» TO DO:
Return all lines from the entries below in which the word "pour" is present.

** Opening SUPPLIED RECORDS block **

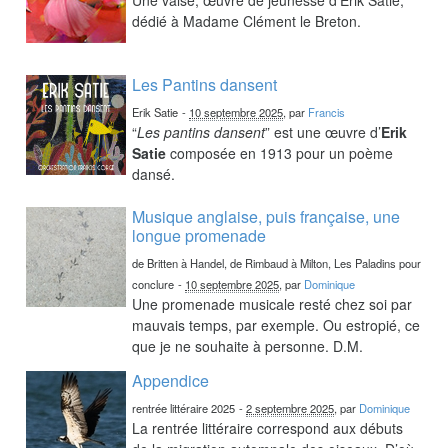
dédié à Madame Clément le Breton.
Les Pantins dansent
Erik Satie
-
10 septembre 2025
, par
Francis
“
Les pantins dansent
” est une œuvre d’
Erik
Satie
composée en 1913 pour un poème
dansé.
Musique anglaise, puis française, une
longue promenade
de Britten à Handel, de Rimbaud à Milton, Les Paladins pour
conclure
-
10 septembre 2025
, par
Dominique
Une promenade musicale resté chez soi par
mauvais temps, par exemple. Ou estropié, ce
que je ne souhaite à personne. D.M.
Appendice
rentrée littéraire 2025
-
2 septembre 2025
, par
Dominique
La rentrée littéraire correspond aux débuts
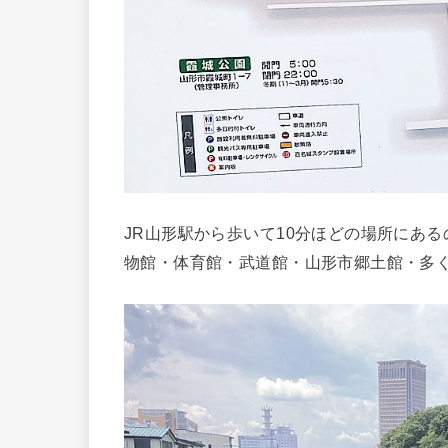
JR山形駅から歩いて10分ほどの場所にあ
物館・体育館・武道館・山形市郷土館・多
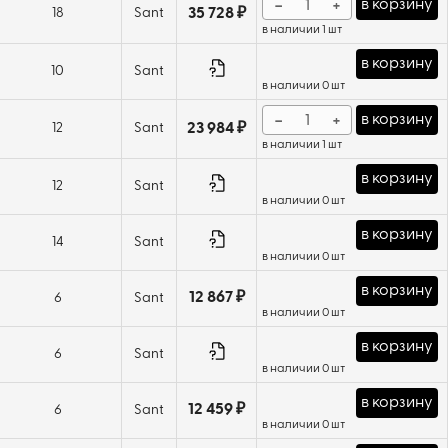
−
+
в корзину
18
Sant
35 728 ₽
в наличии 1 шт
в корзину
10
Sant
в наличии 0 шт
−
+
в корзину
12
Sant
23 984 ₽
в наличии 1 шт
в корзину
12
Sant
в наличии 0 шт
в корзину
14
Sant
в наличии 0 шт
в корзину
12 867 ₽
6
Sant
в наличии 0 шт
в корзину
6
Sant
в наличии 0 шт
в корзину
12 459 ₽
6
Sant
в наличии 0 шт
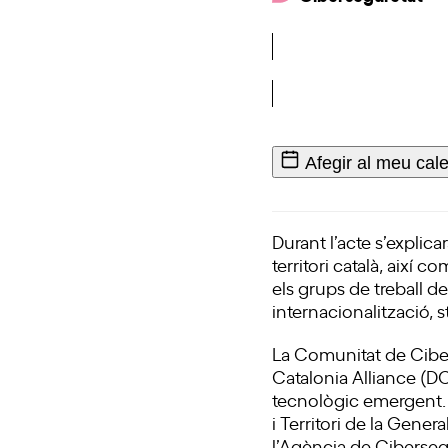
Afegir al meu cal
Durant l’acte s’explica
territori català, així 
els grups de treball d
internacionalització, st
La Comunitat de Ciber
Catalonia Alliance (D
tecnològic emergent. É
i Territori de la Gene
l’Agència de Ciberseg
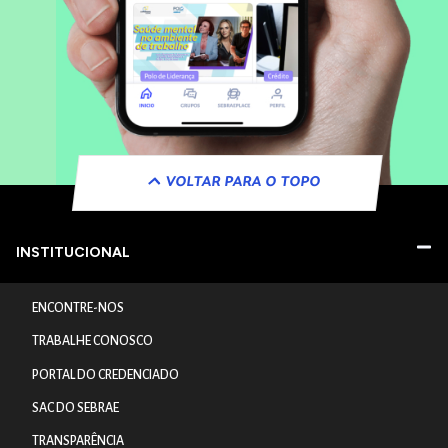
VOLTAR PARA O TOPO
INSTITUCIONAL
ENCONTRE-NOS
TRABALHE CONOSCO
PORTAL DO CREDENCIADO
SAC DO SEBRAE
TRANSPARÊNCIA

** Closing SUPPLIED RECORDS block **

» TASK ANSWER:
composée en 1913 pour un poème
de Britten à Handel, de Rimbaud à Milton, Les Paladins pour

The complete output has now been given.